#### EXERCISE:
If a line in the listing below contains "горную", return that line.

==== DATA EXTRACTS

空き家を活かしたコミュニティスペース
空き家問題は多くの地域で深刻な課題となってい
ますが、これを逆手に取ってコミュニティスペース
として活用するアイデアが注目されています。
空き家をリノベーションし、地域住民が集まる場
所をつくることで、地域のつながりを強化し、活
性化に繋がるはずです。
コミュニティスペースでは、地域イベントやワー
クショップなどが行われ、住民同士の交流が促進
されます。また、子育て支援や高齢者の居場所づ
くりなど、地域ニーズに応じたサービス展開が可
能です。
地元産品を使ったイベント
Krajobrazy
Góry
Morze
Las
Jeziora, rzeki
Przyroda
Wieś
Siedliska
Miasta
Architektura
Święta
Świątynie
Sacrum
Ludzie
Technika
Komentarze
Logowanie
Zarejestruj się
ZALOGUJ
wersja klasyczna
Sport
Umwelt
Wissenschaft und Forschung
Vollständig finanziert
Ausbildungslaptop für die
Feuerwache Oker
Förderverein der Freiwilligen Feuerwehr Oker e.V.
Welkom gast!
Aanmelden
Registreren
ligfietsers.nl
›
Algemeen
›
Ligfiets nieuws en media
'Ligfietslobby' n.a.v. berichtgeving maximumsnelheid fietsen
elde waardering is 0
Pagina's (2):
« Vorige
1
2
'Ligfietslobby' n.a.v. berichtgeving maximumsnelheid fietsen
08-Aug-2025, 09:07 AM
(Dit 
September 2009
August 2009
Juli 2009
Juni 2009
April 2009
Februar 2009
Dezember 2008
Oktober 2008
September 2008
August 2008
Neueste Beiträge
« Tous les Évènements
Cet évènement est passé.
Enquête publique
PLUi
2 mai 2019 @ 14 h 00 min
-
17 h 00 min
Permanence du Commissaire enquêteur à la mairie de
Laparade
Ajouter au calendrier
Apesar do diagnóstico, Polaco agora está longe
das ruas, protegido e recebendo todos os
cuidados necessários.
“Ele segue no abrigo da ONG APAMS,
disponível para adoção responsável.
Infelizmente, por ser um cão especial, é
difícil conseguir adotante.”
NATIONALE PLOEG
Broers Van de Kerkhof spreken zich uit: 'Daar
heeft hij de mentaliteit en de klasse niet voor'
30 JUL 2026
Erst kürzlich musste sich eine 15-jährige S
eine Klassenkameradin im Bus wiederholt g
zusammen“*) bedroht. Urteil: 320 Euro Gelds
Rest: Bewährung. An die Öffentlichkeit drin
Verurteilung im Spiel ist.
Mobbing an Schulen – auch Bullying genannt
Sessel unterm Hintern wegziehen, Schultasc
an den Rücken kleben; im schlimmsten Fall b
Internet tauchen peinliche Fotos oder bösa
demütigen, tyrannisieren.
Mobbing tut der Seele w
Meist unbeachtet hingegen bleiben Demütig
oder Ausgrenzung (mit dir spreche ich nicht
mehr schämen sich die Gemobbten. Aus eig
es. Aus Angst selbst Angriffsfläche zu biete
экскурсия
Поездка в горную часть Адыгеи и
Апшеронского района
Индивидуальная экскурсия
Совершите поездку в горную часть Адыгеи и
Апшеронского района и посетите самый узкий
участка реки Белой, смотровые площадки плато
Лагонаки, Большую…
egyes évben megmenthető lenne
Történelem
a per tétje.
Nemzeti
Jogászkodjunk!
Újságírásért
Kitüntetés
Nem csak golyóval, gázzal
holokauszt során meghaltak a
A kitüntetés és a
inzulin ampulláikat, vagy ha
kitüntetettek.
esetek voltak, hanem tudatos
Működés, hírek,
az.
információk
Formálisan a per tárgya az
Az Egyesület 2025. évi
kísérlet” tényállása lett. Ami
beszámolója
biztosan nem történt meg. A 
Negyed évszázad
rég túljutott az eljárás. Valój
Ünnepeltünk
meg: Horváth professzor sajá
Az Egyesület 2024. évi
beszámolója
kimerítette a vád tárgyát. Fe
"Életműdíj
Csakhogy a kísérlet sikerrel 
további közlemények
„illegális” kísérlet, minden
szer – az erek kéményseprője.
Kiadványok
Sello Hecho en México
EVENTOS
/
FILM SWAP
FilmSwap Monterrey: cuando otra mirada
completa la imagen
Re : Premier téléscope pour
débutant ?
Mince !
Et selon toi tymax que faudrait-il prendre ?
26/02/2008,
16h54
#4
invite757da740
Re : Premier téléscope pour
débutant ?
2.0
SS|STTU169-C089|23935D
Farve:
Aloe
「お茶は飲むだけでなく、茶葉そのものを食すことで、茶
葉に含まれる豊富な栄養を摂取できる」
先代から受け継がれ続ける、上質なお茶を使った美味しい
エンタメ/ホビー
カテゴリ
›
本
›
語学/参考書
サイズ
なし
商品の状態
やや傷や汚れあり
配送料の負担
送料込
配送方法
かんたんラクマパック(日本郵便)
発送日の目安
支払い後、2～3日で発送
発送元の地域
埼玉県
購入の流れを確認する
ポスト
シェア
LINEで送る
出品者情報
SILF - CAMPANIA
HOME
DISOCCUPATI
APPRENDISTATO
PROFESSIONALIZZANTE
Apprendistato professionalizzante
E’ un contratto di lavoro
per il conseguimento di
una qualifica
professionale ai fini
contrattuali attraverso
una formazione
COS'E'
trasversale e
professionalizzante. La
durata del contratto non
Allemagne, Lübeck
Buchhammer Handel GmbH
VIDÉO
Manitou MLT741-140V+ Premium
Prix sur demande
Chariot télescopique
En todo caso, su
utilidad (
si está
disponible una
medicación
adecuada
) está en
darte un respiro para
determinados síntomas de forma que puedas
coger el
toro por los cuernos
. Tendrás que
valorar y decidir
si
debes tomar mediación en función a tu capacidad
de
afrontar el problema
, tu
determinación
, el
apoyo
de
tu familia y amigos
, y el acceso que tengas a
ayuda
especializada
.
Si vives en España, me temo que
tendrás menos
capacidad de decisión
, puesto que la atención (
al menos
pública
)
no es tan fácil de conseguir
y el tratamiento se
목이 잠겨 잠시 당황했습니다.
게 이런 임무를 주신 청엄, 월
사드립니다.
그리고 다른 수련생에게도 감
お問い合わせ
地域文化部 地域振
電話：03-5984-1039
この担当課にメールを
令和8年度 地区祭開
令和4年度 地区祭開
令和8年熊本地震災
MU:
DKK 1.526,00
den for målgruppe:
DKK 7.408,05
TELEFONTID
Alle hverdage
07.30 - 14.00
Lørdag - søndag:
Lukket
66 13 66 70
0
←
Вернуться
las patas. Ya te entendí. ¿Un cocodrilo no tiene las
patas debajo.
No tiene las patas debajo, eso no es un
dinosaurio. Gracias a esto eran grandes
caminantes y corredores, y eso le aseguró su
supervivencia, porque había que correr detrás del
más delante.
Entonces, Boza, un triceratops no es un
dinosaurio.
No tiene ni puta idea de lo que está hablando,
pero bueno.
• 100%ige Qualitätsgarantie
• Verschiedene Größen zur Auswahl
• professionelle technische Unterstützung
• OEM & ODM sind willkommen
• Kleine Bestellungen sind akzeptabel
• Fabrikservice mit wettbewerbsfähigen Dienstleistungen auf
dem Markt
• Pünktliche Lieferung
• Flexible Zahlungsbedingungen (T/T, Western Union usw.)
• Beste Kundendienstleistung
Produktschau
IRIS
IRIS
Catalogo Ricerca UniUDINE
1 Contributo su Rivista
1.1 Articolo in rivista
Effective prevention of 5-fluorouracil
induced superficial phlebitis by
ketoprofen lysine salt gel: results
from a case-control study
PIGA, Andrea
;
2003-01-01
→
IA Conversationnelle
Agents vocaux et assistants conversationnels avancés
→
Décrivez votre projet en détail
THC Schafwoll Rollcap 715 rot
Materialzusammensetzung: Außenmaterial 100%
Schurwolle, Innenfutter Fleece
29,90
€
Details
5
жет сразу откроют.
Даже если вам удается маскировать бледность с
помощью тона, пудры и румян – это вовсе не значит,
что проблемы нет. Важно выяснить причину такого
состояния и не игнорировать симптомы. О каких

========

#### WRITTEN ANSWER:
Поездка в горную часть Адыгеи и
Совершите поездку в горную часть Адыгеи и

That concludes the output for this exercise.